The integration of these two different datasets, the Thiessen surfaces of daily totals on one hand, and the orographic precipitation surface of yearly totals on the other hand, required the development of a special approach. The objective was to base the final rainfall surface on the Thiessen surfaces and to include some of the information stored in the orographic surface. The problem to overcome was that the former contained storm totals, while the latter yearly totals. Both the Thiessen and the orographic surfaces were then normalized to real values from 0 to 1, so that they represented only the relative indices of precipitation distribution on the landscape. Then the differences (D, calculated by subtraction with map algebra) between the two normalized surfaces were computed. A normalized surface intermediate between the two source surfaces could be defined by adding a percentage of D (determined by a real weighting factor k, ranging from 0 to 1) to the original Thiessen surface. Finally, the output rainfall surface was obtained by de-normalising the intermediate surfaces using the original normalising parameters used for the Thiessen surface, so that the output units were still daily storm totals. For example, for Storm1T the range of precipitation values (read from the raster diagnostic data) was from 2.07 to 3.60 inches. The normalized Storm1TN was computed by

Storm1TN =  Storm1T - 2.07 
3.60 - 2.07

(13)

The normalized orographic surface was computed similarly, considering extremes of 12.416 and 35.448 inches

OrographicN =  Orographic - 12.416 
35.448 - 12.416

(14)

The D was calculated by difference between the two grids

D = Storm1TN - OrographicN
(15)

The intermediate normalized surface was generated by

IntermediateN = k D+ OrographicN
(16)

The factor k can be seen as a control variable that can be regulated according to the relative confidence with the two datasets to be integrated. With k = 1, the IntermediateN surface is equal to the Thiessen Storm1TN surface; with k = 0, it is equal to OrographicN. Intermediate k values result in a linear interpolation between the source surfaces. In this case, a value of k = 0.6 is used to indicate a preference towards the Thiessen surfaces and a subordinate contribution of the orographic effects to the final totals. Finally, the IntermediateN surface must be de-normalized into the original units of Storm1T, using the same extreme values as coefficients and with minimal reworking of the equation

Storm1Final = (3.60 - 2.07) ×IntermediateN + 2.07 
(17)

The normalisation procedure introduced two enhancements in the overall precipitation information included in the model.
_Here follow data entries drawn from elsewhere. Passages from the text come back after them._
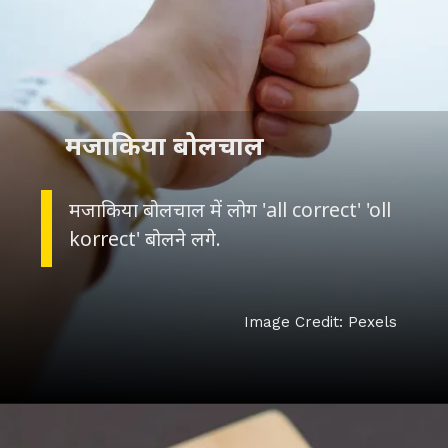
मजाकिया बोलचाल
मजाकिया बोलचाल में लोग 'all correct' 'oll
korrect' बोलने लगे.
Image Credit: Pexels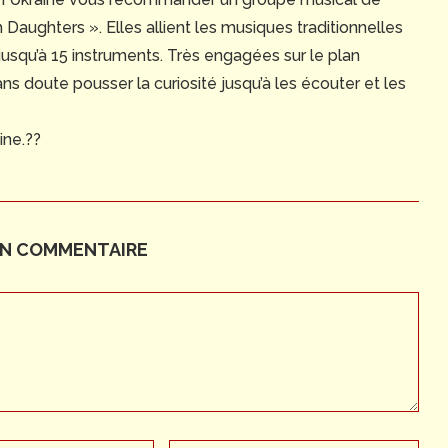
Daughters ». Elles allient les musiques traditionnelles
jusqu’à 15 instruments. Très engagées sur le plan
ans doute pousser la curiosité jusqu’à les écouter et les
ine.??
UN COMMENTAIRE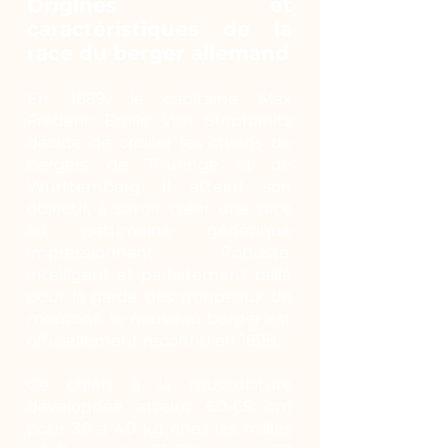
Origines et
caractéristiques de la
race du berger allemand
En 1889, le capitaine Max
Fréderic Emile Von Stephanitz
décide de croiser les chiens de
bergers de Thuringe et de
Württemberg. Il atteint son
objectif, à savoir créer une race
au patrimoine génétique
impressionnant. Robuste,
intelligent et parfaitement taillé
pour la garde des troupeaux de
moutons, le nouveau berger est
officiellement reconnu en 1898.
Ce chien à la musculature
développée atteint 60-65 cm
pour 30 à 40 kg chez les mâles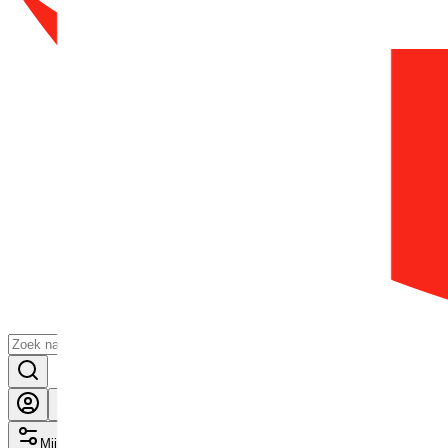
Mijn voordelen activeren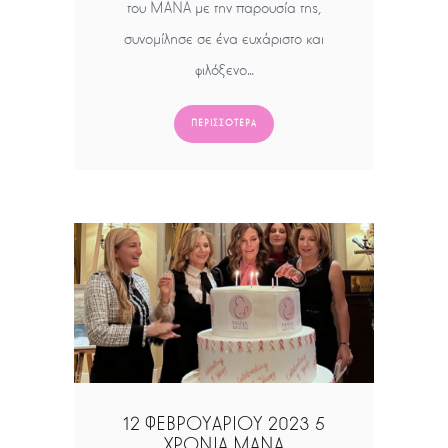
του ΜΑΝΑ με την παρουσία της,
συνομίλησε σε ένα ευχάριστο και
φιλόξενο…
ΠΕΡΙΣΣΌΤΕΡΑ
12 ΦΕΒΡΟΥΑΡΙΟΥ 2023 5
ΧΡΟΝΙΑ ΜΑΝΑ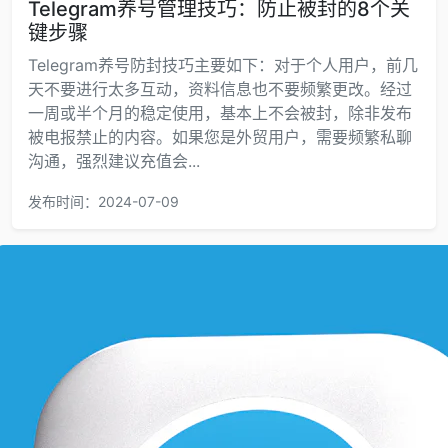
Telegram养号管理技巧：防止被封的8个关
键步骤
Telegram养号防封技巧主要如下：对于个人用户，前几
天不要进行太多互动，资料信息也不要频繁更改。经过
一周或半个月的稳定使用，基本上不会被封，除非发布
被电报禁止的内容。如果您是外贸用户，需要频繁私聊
沟通，强烈建议充值会...
发布时间：2024-07-09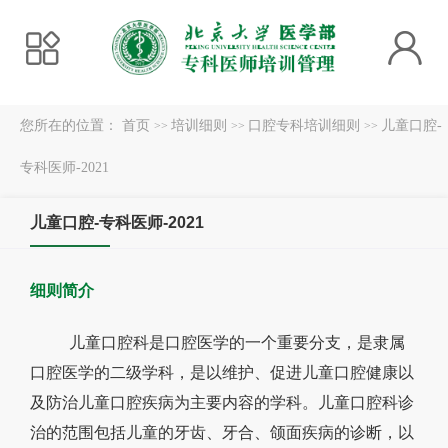
您所在的位置：
首页
培训细则
口腔专科培训细则
儿童口腔-
>>
>>
>>
专科医师-2021
儿童口腔-专科医师-2021
细则简介
儿童口腔
科是口腔医学的一个重要分支，是隶属
口腔医学
的二级学科，是以维护
、
促进
儿童口腔健康
以
及防治
儿童口腔
疾病为主要内容的学科。
儿童口腔
科诊
治
的
范围包括
儿童的
牙齿、牙合、颌面疾病的诊断，以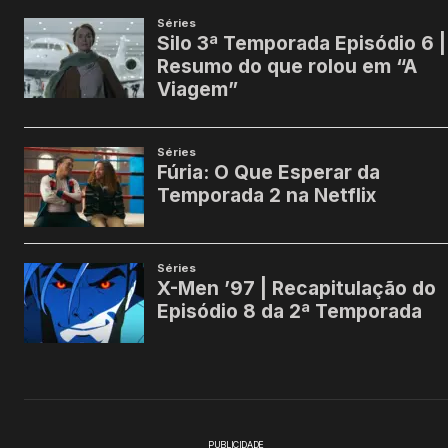
PUBLICIDADE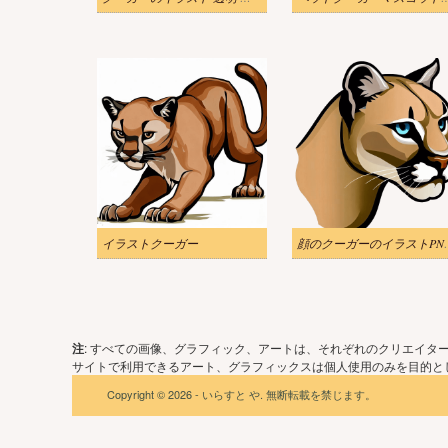
イラストクーガー
顔のクーガ
注
: すべての画像、グラフィック、アートは、それぞれのクリエイタ
サイトで利用できるアート、グラフィックスは個人使用のみを目的とし
Copyright © 2026 - いらすと や. 無断転載を禁じます。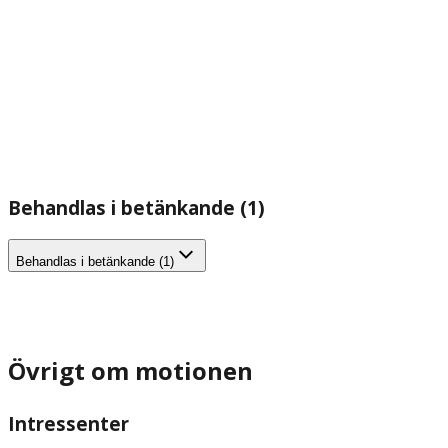
Behandlas i betänkande (1)
Behandlas i betänkande (1)
Övrigt om motionen
Intressenter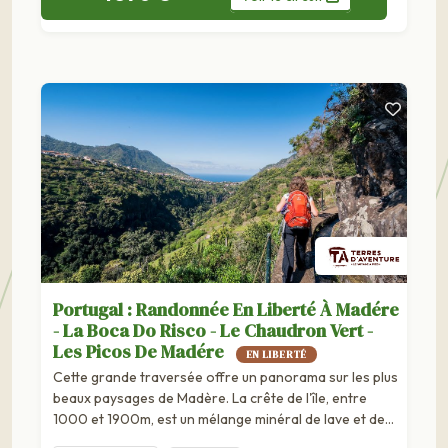
Portugal : Randonnée En Liberté À Madére
- La Boca Do Risco - Le Chaudron Vert -
Les Picos De Madére
EN LIBERTÉ
Cette grande traversée offre un panorama sur les plus
beaux paysages de Madère. La crête de l'île, entre
1000 et 1900m, est un mélange minéral de lave et de
cendre. Sur les contreforts escarpés...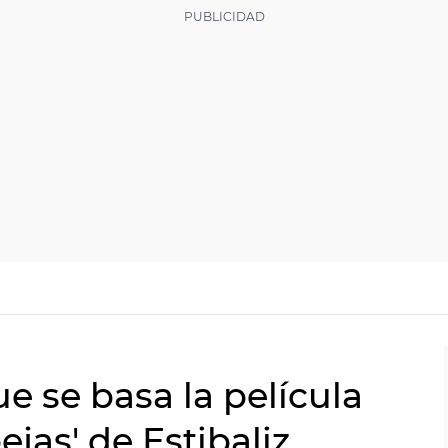
ue se basa la película
jas' de Estibaliz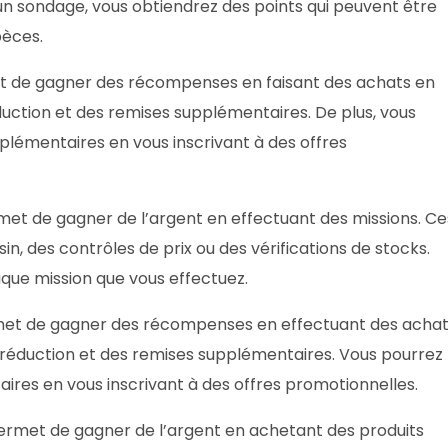
n sondage, vous obtiendrez des points qui peuvent être
pèces.
et de gagner des récompenses en faisant des achats en
duction et des remises supplémentaires. De plus, vous
lémentaires en vous inscrivant à des offres
met de gagner de l’argent en effectuant des missions. Ce
n, des contrôles de prix ou des vérifications de stocks.
ue mission que vous effectuez.
rmet de gagner des récompenses en effectuant des acha
 réduction et des remises supplémentaires. Vous pourrez
res en vous inscrivant à des offres promotionnelles.
permet de gagner de l’argent en achetant des produits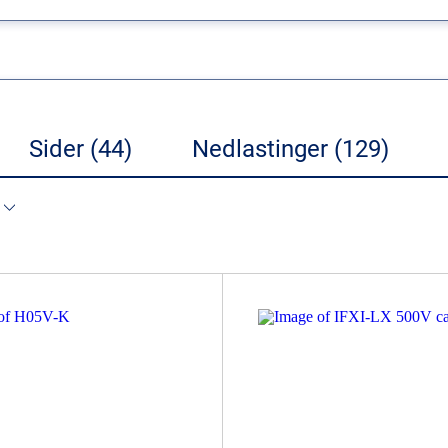
Sider (44)
Nedlastinger (129)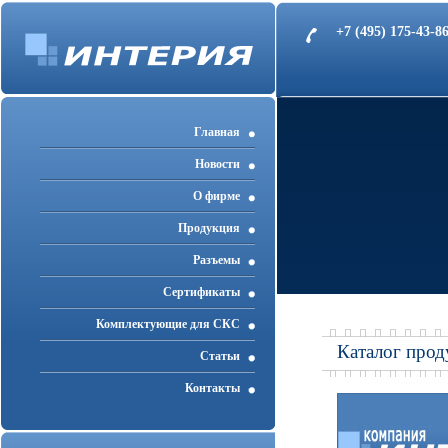
+7 (495) 175-43-
Главная
Новости
О фирме
Продукция
Разъемы
Cертификаты
Комплектующие для СКС
Каталог прод
Статьи
Контакты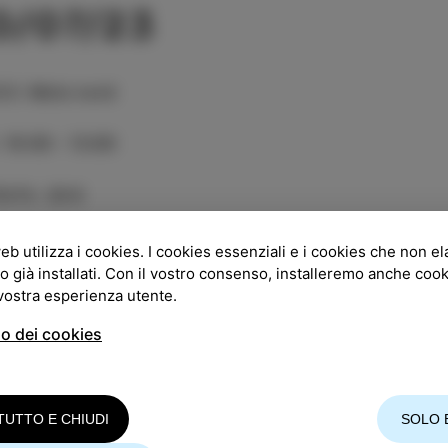
0/07/23
GO
:
Molo nord
:
10:00 - 13:00
RATA
:
20 €
rcatevi sulla barca Jež che vi porterà da Isola a Piran
eb utilizza i cookies. I cookies essenziali e i cookies che non e
ssima città.
o già installati. Con il vostro consenso, installeremo anche coo
 vostra esperienza utente.
ita in barca dura complessivamente 3 ore.
so dei cookies
A
: 20 LUGLIO, dalle 10:00 alle 13:00
TENZA
: Molo nord, Izola
INO PREZZ
I: Bambini 11,00 € / Adulti 20,00 €
TUTTO E CHIUDI
SOLO 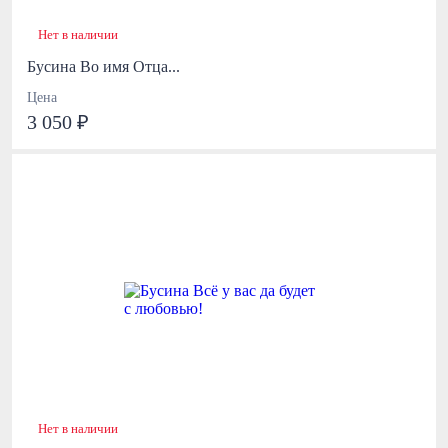
Нет в наличии
Бусина Во имя Отца...
Цена
3 050 ₽
Нет в наличии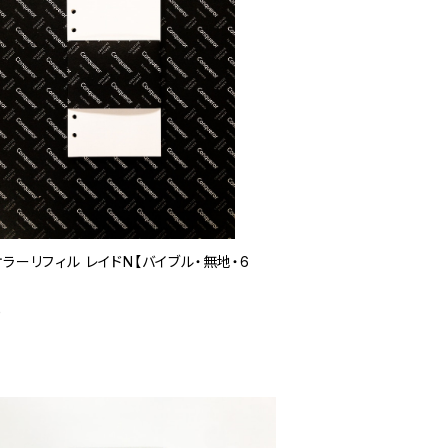
ラーリフィル レイドN【バイブル・無地・6
0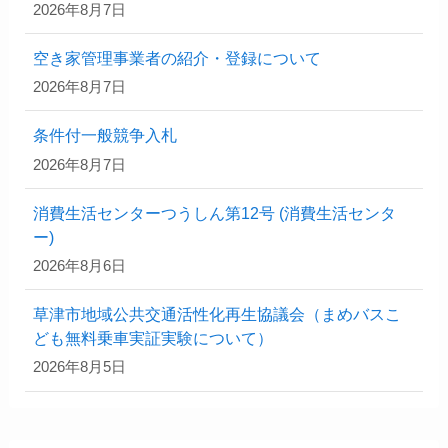
2026年8月7日
空き家管理事業者の紹介・登録について
2026年8月7日
条件付一般競争入札
2026年8月7日
消費生活センターつうしん第12号 (消費生活センタ
ー)
2026年8月6日
草津市地域公共交通活性化再生協議会（まめバスこ
ども無料乗車実証実験について）
2026年8月5日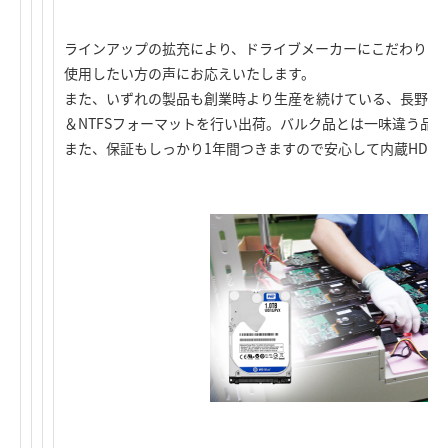
ラインアップの拡充により、ドライブメーカーにこだわりの
使用したい方の声にお応えいたします。
また、いずれの製品も創業時より生産を続けている、長野県
＆NTFSフォーマットを行い出荷。バルク品とは一味違う品
また、保証もしっかり1年間つきますので安心して内蔵HDD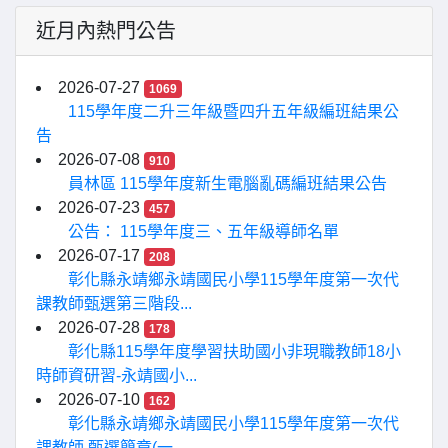
近月內熱門公告
2026-07-27
1069
115學年度二升三年級暨四升五年級編班結果公
告
2026-07-08
910
員林區 115學年度新生電腦亂碼編班結果公告
2026-07-23
457
公告： 115學年度三、五年級導師名單
2026-07-17
208
彰化縣永靖鄉永靖國民小學115學年度第一次代
課教師甄選第三階段...
2026-07-28
178
彰化縣115學年度學習扶助國小非現職教師18小
時師資研習-永靖國小...
2026-07-10
162
彰化縣永靖鄉永靖國民小學115學年度第一次代
課教師 甄選簡章(一...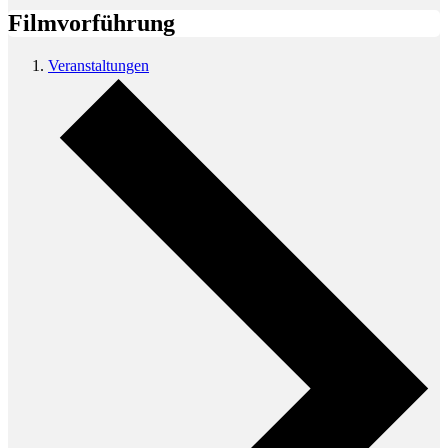
Filmvorführung
Veranstaltungen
First, it increased the resolution to 20 meters, maintaining an alignment with the rest of the datasets, and incremented the accuracy, since the sources included in the estimates are now altimetry, yearly totals and daily totals. Second, the storm surfaces have been spatially corrected so that they comprise indirect theoretical assumptions (the orographic effect) as well as direct measurements.The rainfall surfaces have been converted to R factors by computing the 30-minutes precipitation intensity values from precipitation totals and the length of the storm.

5.5  Fieldwork component

Another source of information was the three-days fieldwork session carried out on Santa Catalina Island in collaboration with the Catalina Conservancy prior to the actual implementation of the model. It consisted in a thorough reconnaissance of the island along primary and secondary roads. The main interest was placed in the characteristics and distribution of vegetation, which would have resulted important in the successive classification of cover types from RS maps. Another interest consisted in the observation of soil types and widespread erosional features. The collected data was mainly digital photographs, supported by field sketches and additional observations, including approximate locations and camera bearings for a later reconstruction of the observations.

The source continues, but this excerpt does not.